Sunday, 8 December 2013

The week just gone and some ginger beer

We've had another lovely week. 

We were involved in another bulk food buy.  I handed Belle the camera while I helped to divide the food.
 It's so nice to have a house full of nuts, sultanas, flour, puffed rice.....
 I marvelled this week at how different my children are.  I asked Belle to come and plant some lettuces with me.  I tried entice her by telling her how peaceful a task it would be.  "And dirty and irritating.", was her response!  Then she proceeded to chase butterflies through the garden and played with the dogs.
 Then along came Pumpkin.  "What are you planting Mum?"  "Lettuces.  Would you like to help?"  "Oh yes pleeease!"
And I've been knitting madly, madly, madly!  I've suddenly realised my grandchild is highly likely to arrive before I've finished my little jacket.  She's due in eight days!!  The race is on.

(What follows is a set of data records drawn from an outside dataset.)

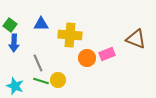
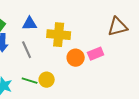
brown triangle: (136, 39) -> (118, 27), moved, turned -35
gray line: (38, 63) -> (27, 50), moved

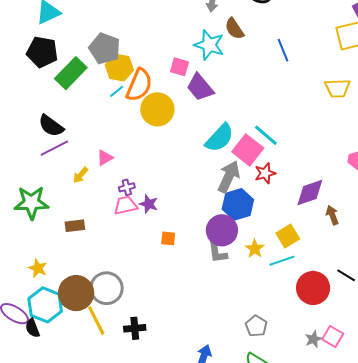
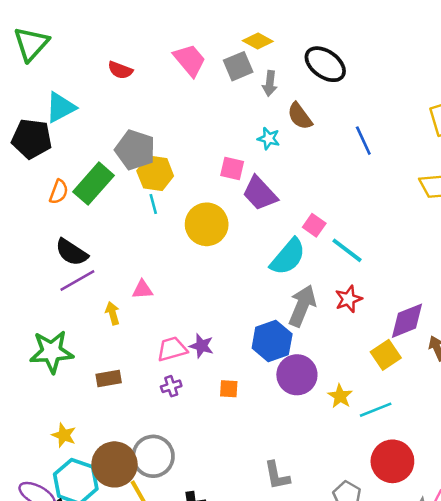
cyan star: (209, 45) -> (269, 139), size x0.6
black pentagon: (42, 52) -> (32, 139), moved
orange semicircle: (139, 85) -> (59, 192), moved, size x0.6
cyan line: (117, 91) -> (153, 204), turned -63
pink square: (248, 150) -> (314, 225), moved, size x0.6
pink triangle: (105, 158) -> (142, 290), turned 30
yellow arrow: (81, 175) -> (113, 313), turned 126
purple cross: (127, 187) -> (171, 386), moved
blue hexagon: (238, 204) -> (272, 341), moved
yellow square: (288, 236) -> (386, 355), moved
gray L-shape: (217, 252) -> (277, 476), moved
red circle: (313, 288) -> (392, 461), moved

I found this very old pattern in an op shop.  It had instructions for different sizes of needles to the ones we use now but it didn't matter because the same op shop had old needles too! 
Now I haven't forgotten that I promised to share my ginger beer recipe so here goes...


There are two parts to making ginger beer.  Making the plant and feeding it and then making the actual drink.

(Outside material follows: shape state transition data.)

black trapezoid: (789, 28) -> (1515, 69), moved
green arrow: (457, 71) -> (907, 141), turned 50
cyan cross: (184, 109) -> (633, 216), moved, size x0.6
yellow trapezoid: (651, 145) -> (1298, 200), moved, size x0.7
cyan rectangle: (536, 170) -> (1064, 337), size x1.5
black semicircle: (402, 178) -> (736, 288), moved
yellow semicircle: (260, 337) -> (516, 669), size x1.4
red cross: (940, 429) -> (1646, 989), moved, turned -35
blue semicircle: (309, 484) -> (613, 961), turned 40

Make the plant as follows:-

Put eight teaspoons of ginger and eight teaspoons of sugar (I use raw) into a jar with 1/2 teaspoon of dried yeast.  Pour in a cup of water and stir.  Put a piece of muslin over the jar and secure with a rubber band.

Every day for a week you will need to add one teaspoon of sugar and one of ginger and stir.  You will see the plant become more active with little bubbles forming and it gets a little frothy on the top.  The activity varies with temperature and time of year.

Make the drink as follows:-

After a week of feeding the plant I put 4 cups of raw sugar into my stainless steel bucket, add four cups of boiling water and stir until the sugar dissolves.  If you're using a plastic bucket, just mix it up in a saucepan and transfer when you add the water.
Add sixteen cups of cold water and 1/2 cup of strained lemon juice.  Line a sieve with a couple of layers of muslin, stir the plant and pour it into the muslin.  You could do this over a bowl but I just get someone to hold the sieve directly over my bucket.  Pick up the edges of the muslin so that the remains are contained in the middle and squeeze out all the moisture.  Stir the bucket and bottle into very clean bottles.  We find it's ready after about 5 days.  I bottle in old soft drink bottles and if they feel very firm then they are ready.  Now a word of warning.  This stuff is explosive!  Open outside.  We have found the best method to be if you open the lid slowly but have a cup ready to catch any frothy overflow.  Trying to hold the lid on just causes it to squirt in every direction.
Now you need to take care of your plant.  Put half the leftover ginger plant into a clean jar with a cup of water, a teaspoon of sugar and a teaspoon of ginger and off you go again!  Daily feeding for a week and then make your next batch.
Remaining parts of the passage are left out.